• **What the exercise asks**
Whenever a line carries the word "Download", pull it out of the entries.

• **Given data**
--
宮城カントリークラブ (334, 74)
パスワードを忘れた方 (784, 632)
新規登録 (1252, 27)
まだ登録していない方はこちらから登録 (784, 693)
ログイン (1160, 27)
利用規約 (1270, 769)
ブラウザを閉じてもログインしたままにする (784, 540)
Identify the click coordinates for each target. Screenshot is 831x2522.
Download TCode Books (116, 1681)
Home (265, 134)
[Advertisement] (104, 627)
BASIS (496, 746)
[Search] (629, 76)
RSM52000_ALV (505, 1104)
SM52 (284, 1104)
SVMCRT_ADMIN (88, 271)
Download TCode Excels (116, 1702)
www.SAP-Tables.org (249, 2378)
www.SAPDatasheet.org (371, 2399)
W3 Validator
--
• **Exercise response**
Download TCode Books (116, 1681)
Download TCode Excels (116, 1702)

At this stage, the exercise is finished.